◆ Provided records:
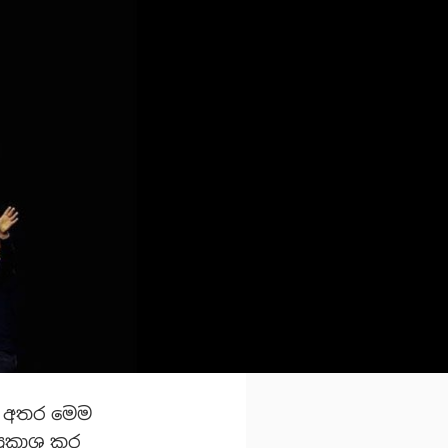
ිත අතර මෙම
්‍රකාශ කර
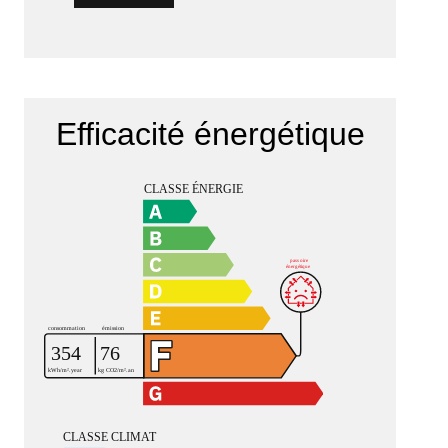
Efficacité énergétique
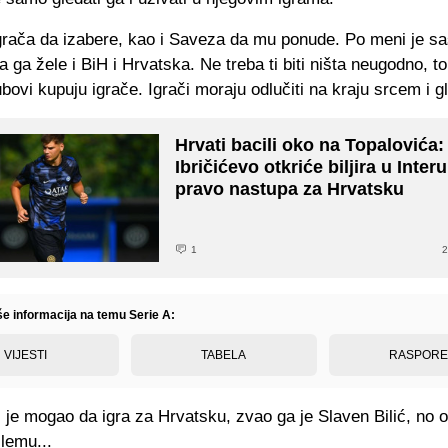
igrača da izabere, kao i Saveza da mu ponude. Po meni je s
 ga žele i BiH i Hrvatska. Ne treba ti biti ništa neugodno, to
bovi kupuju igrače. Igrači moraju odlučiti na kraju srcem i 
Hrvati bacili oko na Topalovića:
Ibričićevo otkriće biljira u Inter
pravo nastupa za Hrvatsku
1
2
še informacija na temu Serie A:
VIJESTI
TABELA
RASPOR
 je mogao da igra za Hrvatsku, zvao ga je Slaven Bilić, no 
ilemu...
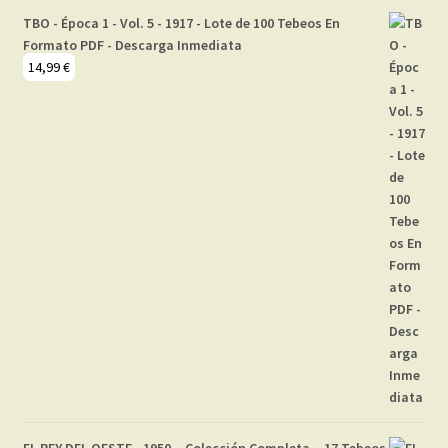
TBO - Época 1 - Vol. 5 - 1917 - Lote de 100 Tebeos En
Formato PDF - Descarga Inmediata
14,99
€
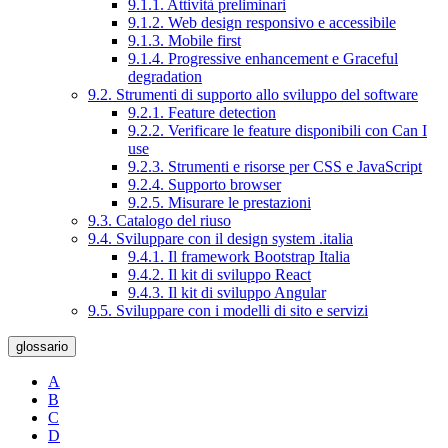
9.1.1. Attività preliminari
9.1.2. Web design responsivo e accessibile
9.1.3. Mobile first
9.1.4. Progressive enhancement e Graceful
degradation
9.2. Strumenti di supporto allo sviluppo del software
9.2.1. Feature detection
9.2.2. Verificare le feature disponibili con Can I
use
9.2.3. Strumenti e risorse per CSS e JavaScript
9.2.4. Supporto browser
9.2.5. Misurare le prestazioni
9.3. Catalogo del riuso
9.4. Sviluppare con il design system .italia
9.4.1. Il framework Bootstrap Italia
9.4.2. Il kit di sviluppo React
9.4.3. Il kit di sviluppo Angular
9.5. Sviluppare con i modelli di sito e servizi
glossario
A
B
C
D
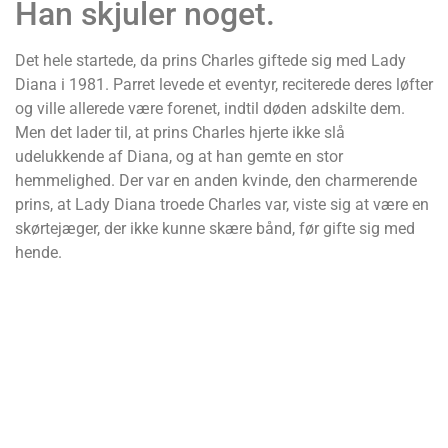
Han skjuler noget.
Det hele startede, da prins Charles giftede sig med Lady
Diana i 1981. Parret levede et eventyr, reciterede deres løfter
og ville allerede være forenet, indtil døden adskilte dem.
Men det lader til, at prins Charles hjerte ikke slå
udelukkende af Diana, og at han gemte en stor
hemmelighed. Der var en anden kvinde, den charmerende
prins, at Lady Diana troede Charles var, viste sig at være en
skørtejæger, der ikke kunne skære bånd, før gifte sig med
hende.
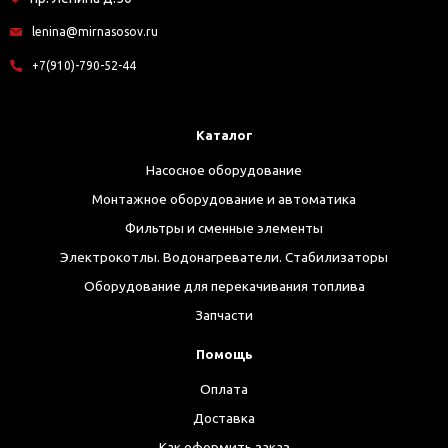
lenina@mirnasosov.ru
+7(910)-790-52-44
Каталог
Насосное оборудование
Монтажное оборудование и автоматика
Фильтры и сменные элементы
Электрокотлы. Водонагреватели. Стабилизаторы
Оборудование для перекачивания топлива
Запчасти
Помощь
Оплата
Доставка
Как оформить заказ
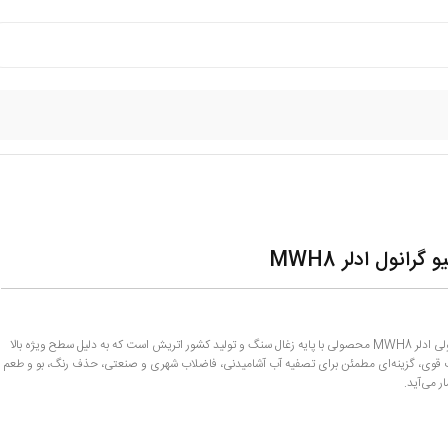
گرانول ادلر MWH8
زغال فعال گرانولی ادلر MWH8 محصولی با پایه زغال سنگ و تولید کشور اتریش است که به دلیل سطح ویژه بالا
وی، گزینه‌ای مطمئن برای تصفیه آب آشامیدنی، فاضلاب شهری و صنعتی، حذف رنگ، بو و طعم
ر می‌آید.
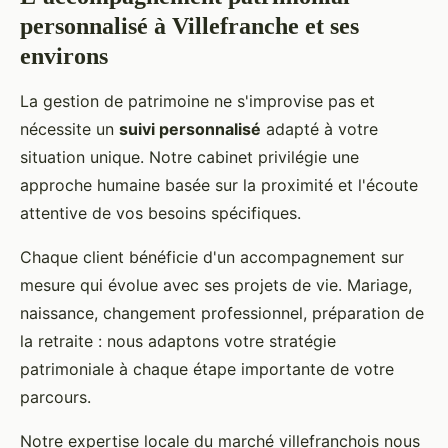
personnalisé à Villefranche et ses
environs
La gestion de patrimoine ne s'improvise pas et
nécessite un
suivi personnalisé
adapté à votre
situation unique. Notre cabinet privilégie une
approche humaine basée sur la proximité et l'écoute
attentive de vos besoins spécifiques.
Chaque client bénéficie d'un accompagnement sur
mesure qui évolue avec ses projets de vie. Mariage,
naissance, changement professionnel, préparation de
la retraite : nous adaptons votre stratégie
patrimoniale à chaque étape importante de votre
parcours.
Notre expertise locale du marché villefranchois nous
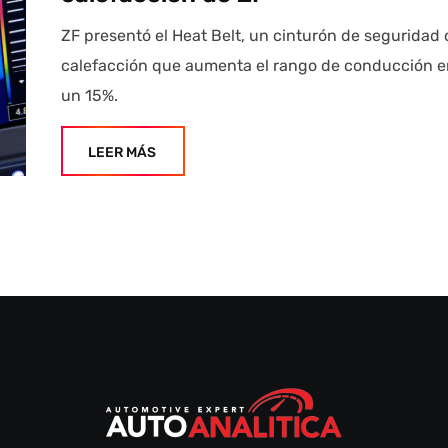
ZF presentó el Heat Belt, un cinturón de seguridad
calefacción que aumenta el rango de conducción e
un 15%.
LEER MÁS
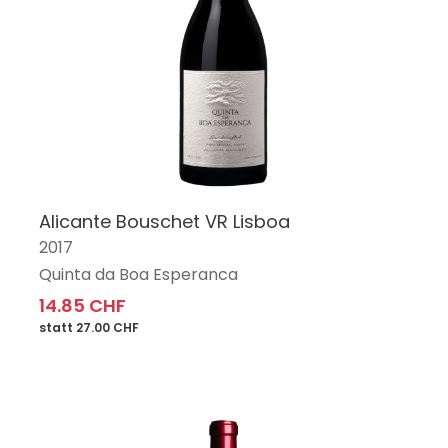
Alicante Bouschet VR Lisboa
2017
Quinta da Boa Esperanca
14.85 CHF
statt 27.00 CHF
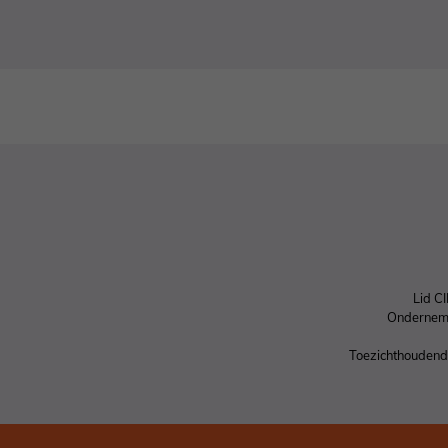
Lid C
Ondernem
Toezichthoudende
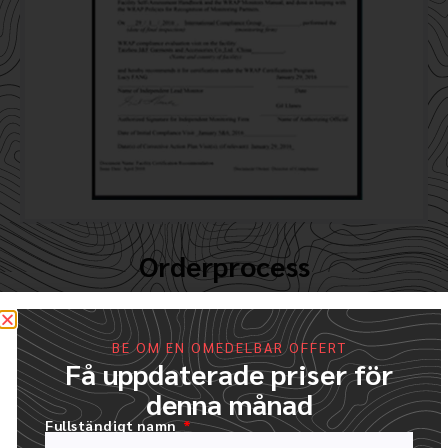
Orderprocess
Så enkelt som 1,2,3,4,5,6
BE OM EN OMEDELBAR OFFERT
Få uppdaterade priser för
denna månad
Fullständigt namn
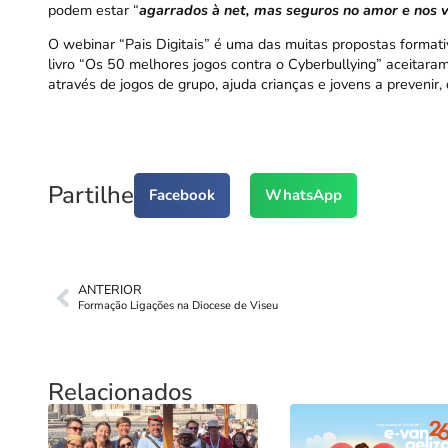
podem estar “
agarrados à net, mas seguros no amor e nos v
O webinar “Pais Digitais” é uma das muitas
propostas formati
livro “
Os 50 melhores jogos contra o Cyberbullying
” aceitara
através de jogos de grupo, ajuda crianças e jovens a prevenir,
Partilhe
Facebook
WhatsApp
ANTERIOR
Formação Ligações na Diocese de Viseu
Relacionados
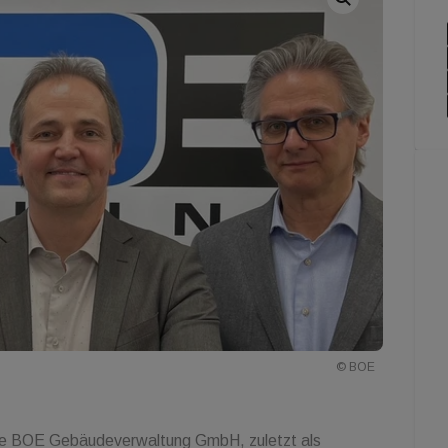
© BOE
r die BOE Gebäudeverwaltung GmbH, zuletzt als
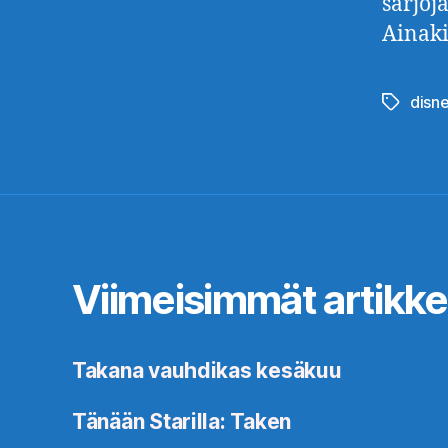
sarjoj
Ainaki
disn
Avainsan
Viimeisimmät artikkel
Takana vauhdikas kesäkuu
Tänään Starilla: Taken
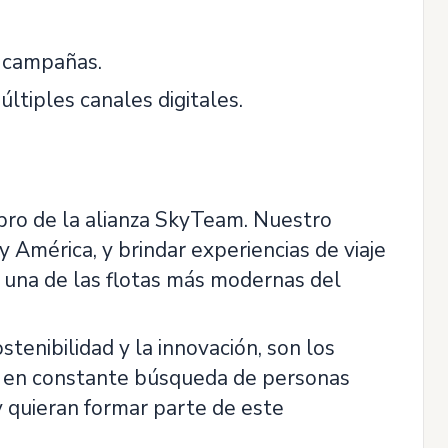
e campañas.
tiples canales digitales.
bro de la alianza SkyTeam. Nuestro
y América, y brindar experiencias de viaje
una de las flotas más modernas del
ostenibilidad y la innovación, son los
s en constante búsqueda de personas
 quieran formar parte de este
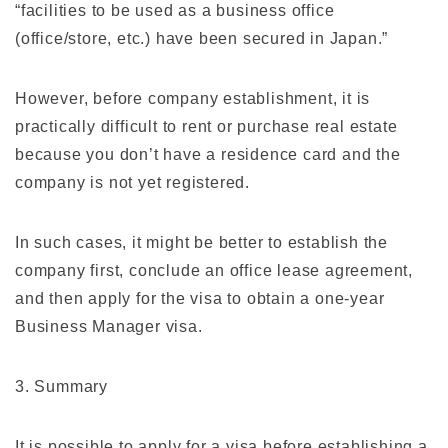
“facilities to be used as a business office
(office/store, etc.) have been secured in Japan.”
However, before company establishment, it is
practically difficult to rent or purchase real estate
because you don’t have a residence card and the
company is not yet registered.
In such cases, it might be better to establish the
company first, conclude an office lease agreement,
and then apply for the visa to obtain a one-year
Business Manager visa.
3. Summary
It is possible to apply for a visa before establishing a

◆ Prompt:
Which of the lines in the data contain the string "ادلر"? Return each one.

◆ Result of this exercise:
گرانول ادلر MWH8
زغال فعال گرانولی ادلر MWH8 محصولی با پایه زغال سنگ و تولید کشور اتریش است که به دلیل سطح ویژه بالا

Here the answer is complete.